I Cinque canti per baritono e alcuni strumenti di Luigi Dallapiccola sono stati composti su testi presi dalla traduzione di Quasimodo dei Lìrici Greci e costituiscono nel loro insieme un significativo arco che va dai due quadri aurorali dell'inizio (Molto animato e Tranquillo; serenamente), al tormento del giorno (Rapinoso), fino alla tranquilla immobilità della notte (Lentamente), nella quale soltanto le stelle sono in movimento (Mosso: scorrevole). Gli strumenti sono due flauti, due clarinetti, arpa, pianoforte, viola, violoncello.
Come hanno osservato i più attenti recensori dell'opera, i Cinque canti, scritti nel 1956 e quindi poco dopo la cantata An Mathilde, s'inseriscono in quella fase creativa dallapiccoliana dove «la tessitura è frammentaria all'estremo e soltanto raramente il discorso strumentale si cristallizza in frasi melismatiche che si richiamano allo stile dei Goethe-Lieder» e dove, diversamente dalle opere antecedenti il 1950 (Job compreso), si evita «di creare nodi di polarità tonali entro il linguaggio dodecafonico» (R. Smith-Brindle), giungendo a un equilibrio pantonale costante. Il risultato esteticamente più saliente e originale di tale evoluzione in senso, per intenderci, weberniano è il conseguimento di un linguaggio che, pur nei tratti più intensamente mossi e partecipi, conserva una sua levità, una sua dolcezza: quasi che nell'essenza sonora di questi canti, soprattutto degli ultimi due, si sia trasfuso uno stato d'animo di mesta, virile accettazione verso alcunché d'ineluttabile. Ed è di particolare interesse osservare che tale atmosfera poetica promana da una scrittura che, come nel Canto II («Dorati uccelli dall'acuta voce»), si organizza in strutture le meno dissolte, le meno, insomma, «impressionistiche», in quanto le parti degli strumenti che accompagnano la libera linea del canto procedono nelle forme considerate le più rigorose e severe, quelle canoniche. (Per la precisione si tratta di quattro canoni che cominciano e finiscono con lo stesso doppio canone a quattro voci).

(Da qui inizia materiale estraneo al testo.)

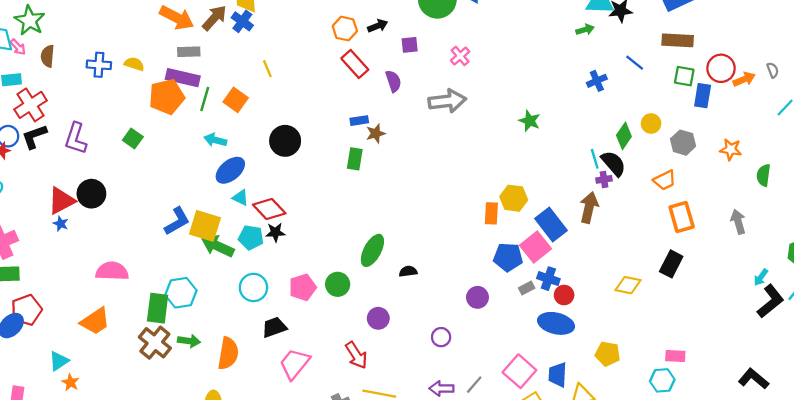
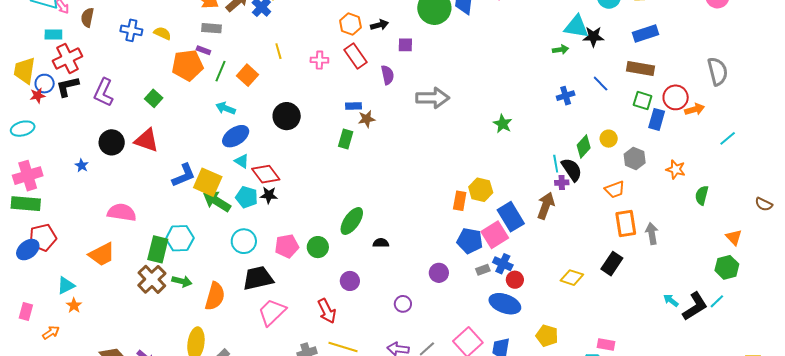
pink cross: (460, 56) -> (319, 60), moved, turned 36
gray semicircle: (773, 70) -> (718, 71), moved, size x2.0
purple rectangle: (183, 78) -> (203, 50), size x0.5
red triangle: (61, 201) -> (147, 140), moved, turned 40
gray arrow: (738, 222) -> (652, 233), moved
cyan arrow: (761, 277) -> (671, 300), moved, turned 84
black trapezoid: (274, 327) -> (258, 278), size x1.4

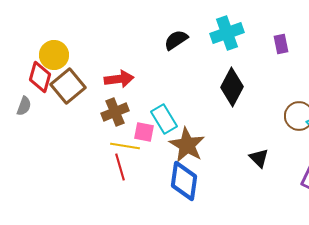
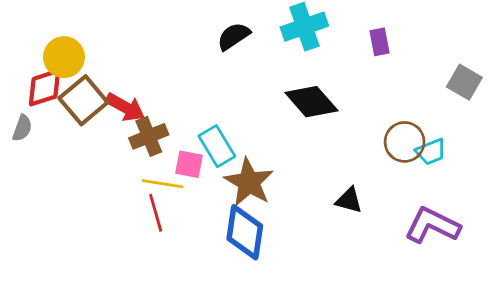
red diamond: (40, 77) -> (45, 88), turned 56
red arrow: (119, 79) -> (125, 107), moved, turned 36
black diamond: (232, 87) -> (311, 102), turned -69
black triangle: (259, 158) -> (349, 200), turned -30

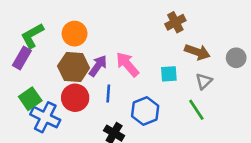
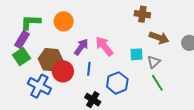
brown cross: (175, 22) -> (142, 14), turned 35
green L-shape: (32, 36) -> (31, 22), turned 30
brown hexagon: (74, 67) -> (51, 60), moved
gray triangle: (204, 81) -> (154, 62), moved
green square: (30, 99) -> (22, 57), moved

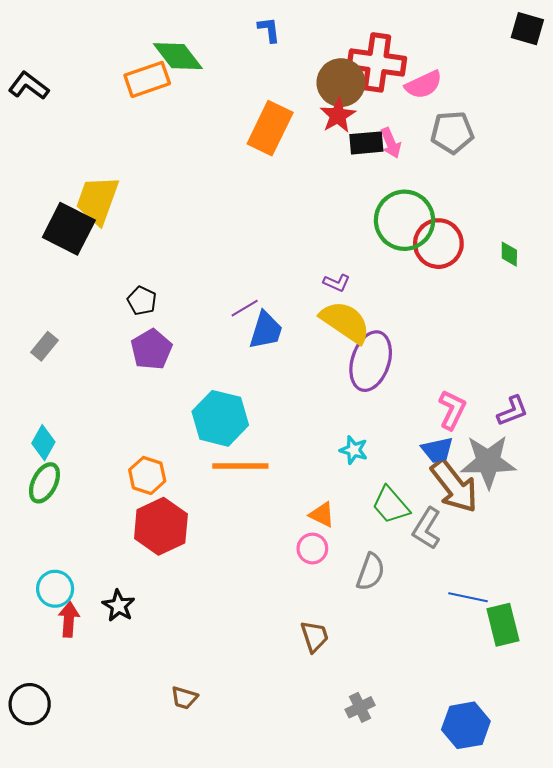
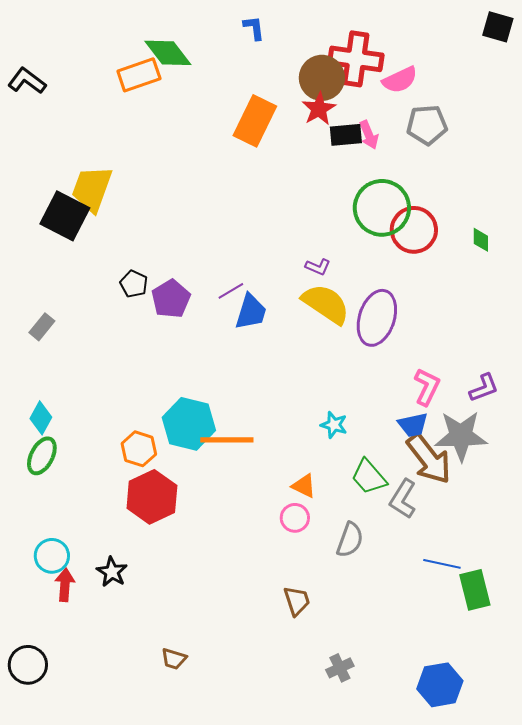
purple pentagon: (151, 349) -> (171, 299), moved
purple ellipse: (371, 361) -> (377, 318), moved
cyan hexagon: (220, 418) -> (189, 424), moved

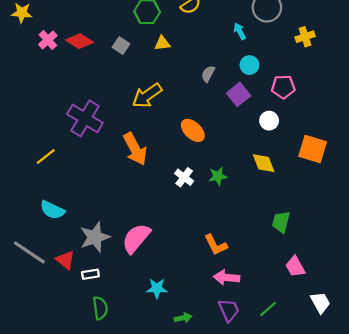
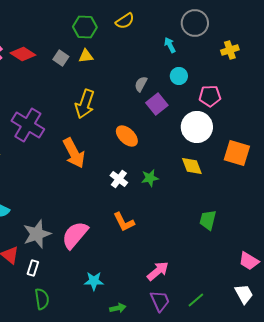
yellow triangle: (162, 43) -> (86, 56), moved
purple square: (239, 94) -> (157, 104), moved
yellow arrow: (147, 96) -> (85, 104), turned -36
white circle: (269, 121) -> (197, 127), size x1.8
orange L-shape: (216, 245) -> (124, 222), moved
pink trapezoid: (295, 267) -> (249, 261), moved, turned -30
white rectangle: (90, 274) -> (33, 268), turned -63
pink arrow: (227, 277) -> (158, 271), turned 135

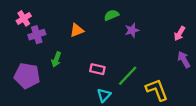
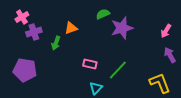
purple star: (132, 30) -> (122, 28), size x1.6
green arrow: (56, 59) -> (56, 43), moved
yellow L-shape: (157, 90) -> (160, 83), moved

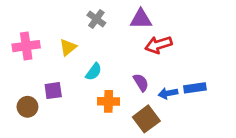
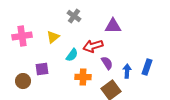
purple triangle: (141, 19) -> (113, 26), moved
red arrow: (158, 45) -> (93, 46), moved
blue rectangle: (195, 88) -> (147, 67), turned -63
blue arrow: (168, 93) -> (127, 71), turned 104

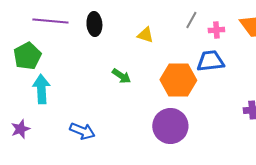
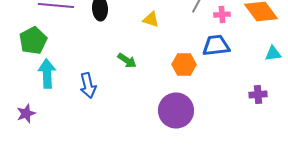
orange hexagon: (178, 80) -> (184, 65), size x0.7
blue arrow: (82, 131) -> (88, 86), moved, turned 55

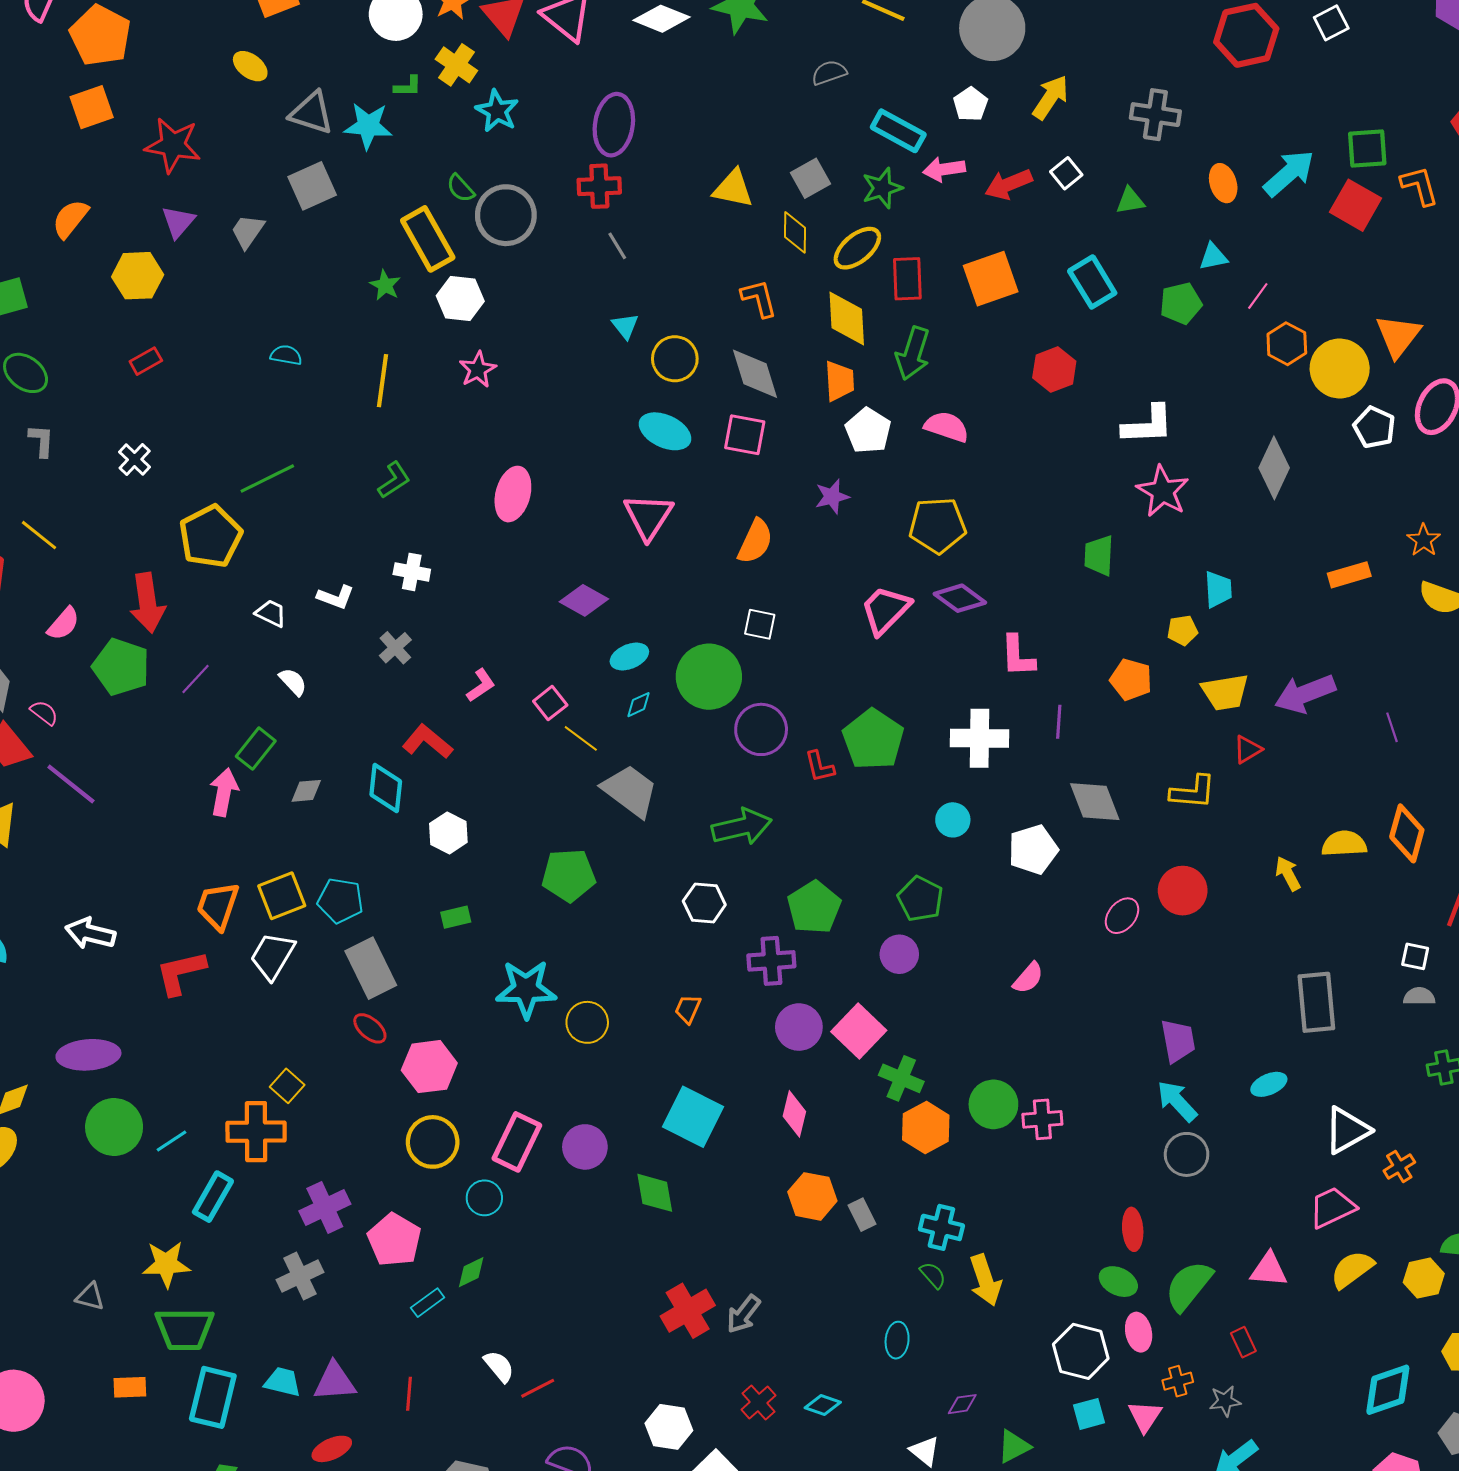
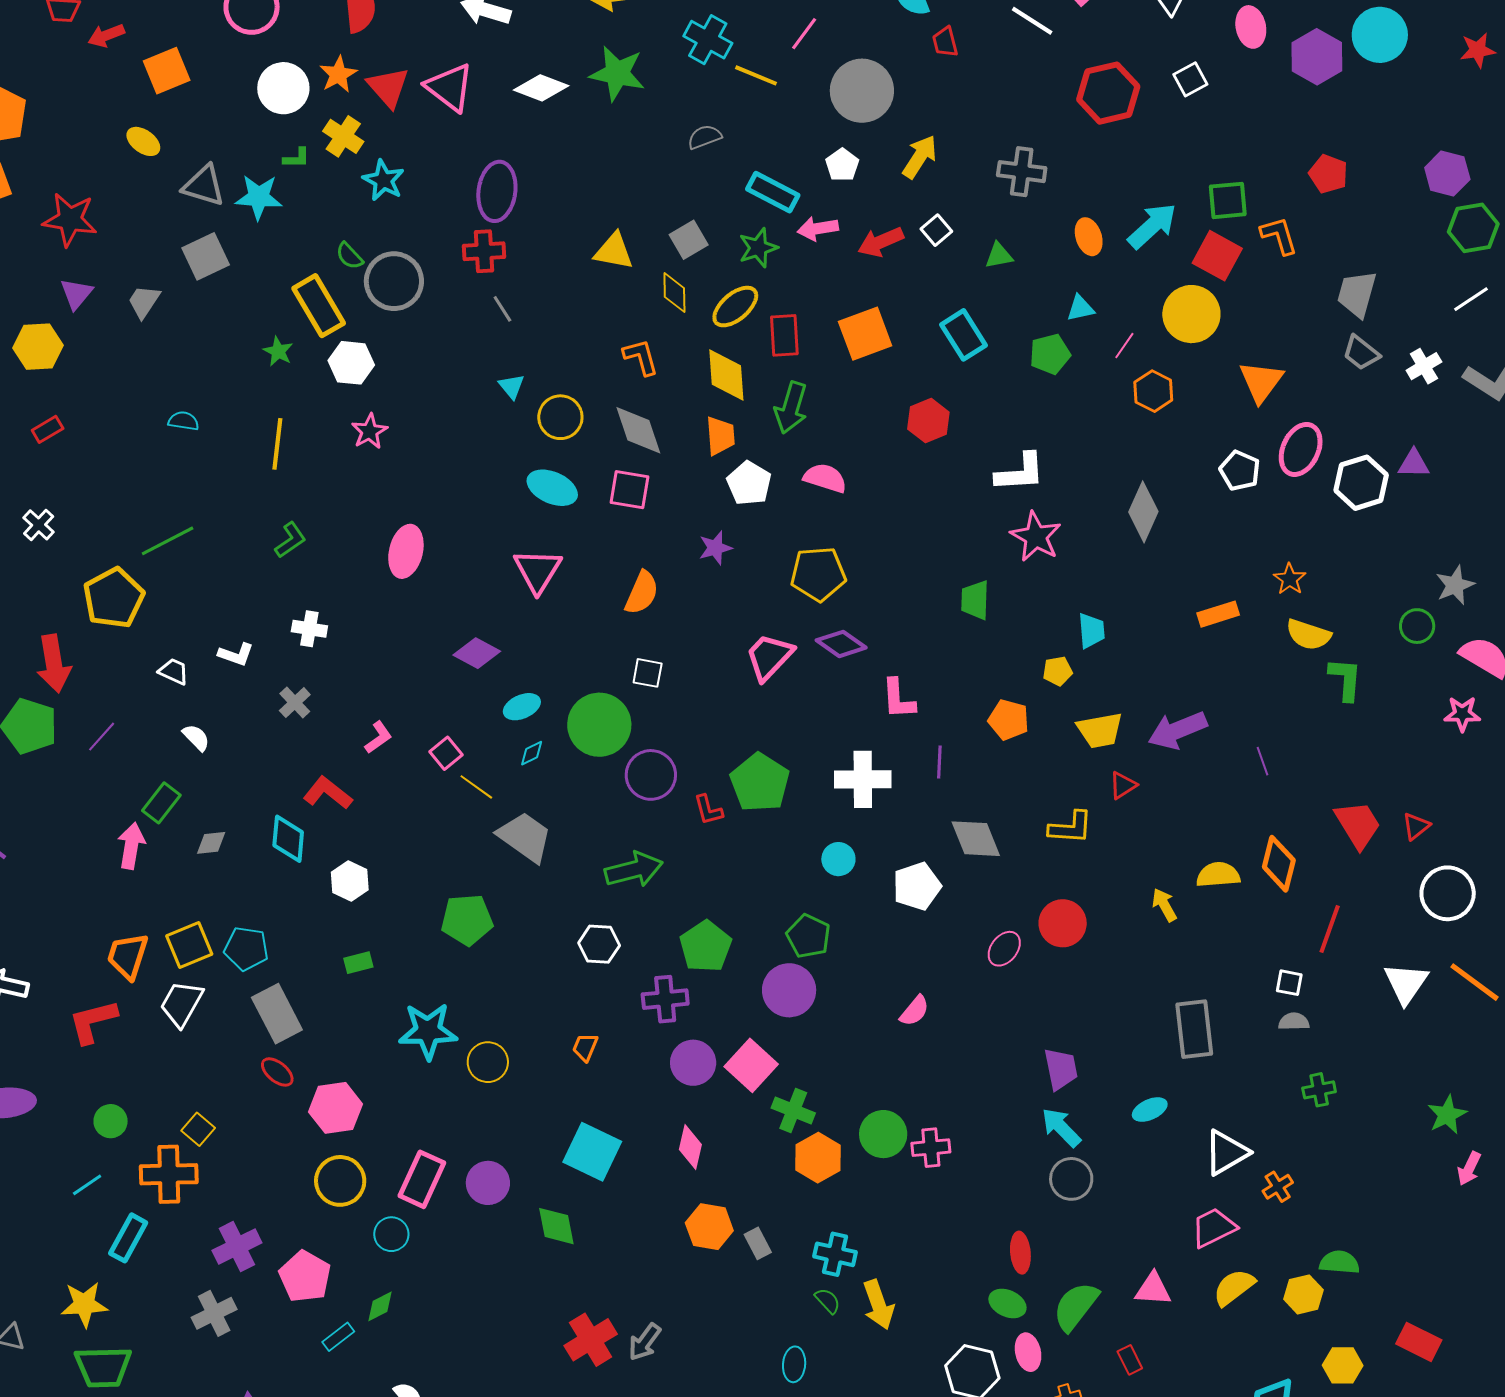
yellow circle: (1340, 368) -> (1191, 314), moved
purple circle: (899, 954) -> (789, 990), size x1.4
green circle: (114, 1127) -> (111, 1121), moved, size x0.6

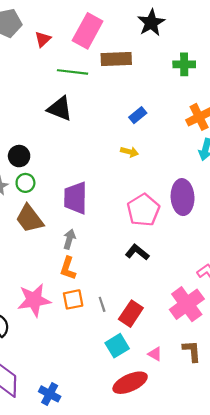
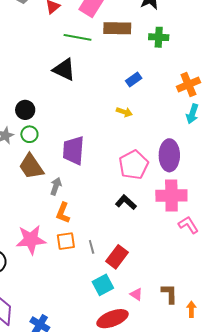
green cross: (184, 64) -> (159, 37), moved
gray arrow: (69, 239) -> (56, 186), moved
pink cross: (187, 304) -> (171, 196), moved, turned 32

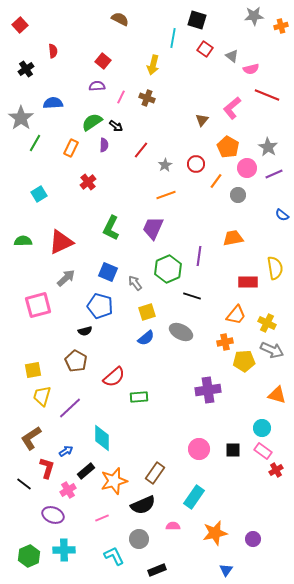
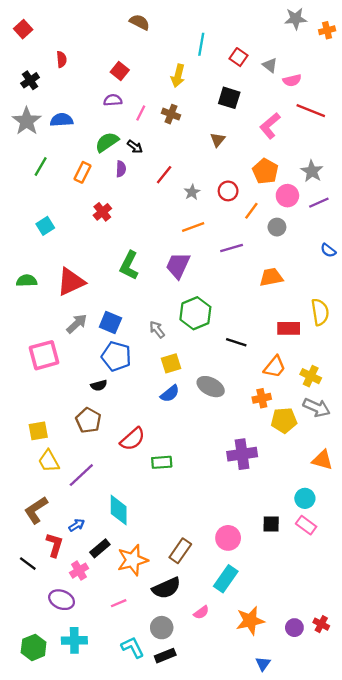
black square: (197, 20) -> (229, 98), moved
gray star: (21, 118) -> (27, 121), moved
brown triangle: (202, 120) -> (218, 140), moved
purple line: (199, 256) -> (232, 248), moved, turned 66
blue square: (108, 272) -> (110, 323), moved
black line: (192, 296) -> (236, 342), moved
yellow trapezoid: (42, 396) -> (49, 461), turned -45
pink circle: (199, 449) -> (228, 538), moved
red cross: (276, 470) -> (321, 624), moved, turned -32
pink semicircle: (173, 526) -> (201, 612), turned 144
black rectangle: (157, 570) -> (165, 656), moved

Riferiamo anche che lo Smith-Brindle parla del «simbolismo grafico» di Dallapiccola, esemplato nel Canto III («Acheronte, Acheronte»). Un po' increduli, siamo tornati a osservare la partitura e ci siamo arresi all'evidenza. In ben cinque facciate di quel brano la partitura disegna chiaramente, mediante la disposizione dei pentagrammi, una croce. L'ascoltatore può rendersene conto all'inizio e alla fine del canto, là dove, su note tenute dai clarinetti, un grande accordo dell'orchestra, verticale, taglia le due braccia costituite dalla doppia invocazione del baritono «Acheronte»: emblema e sigillo cristiano che rende per un momento «rapinoso» (questa la didascalia del pezzo) l'assorta natura pagana cantata fin qui e dopo. «Questo simbolo di sofferenza e di agonia dell'umanità» conclude per suo conto il citato critico «accresce il significato di tutto il testo e diventa il cuore e il punto culminante di tutta l'opera».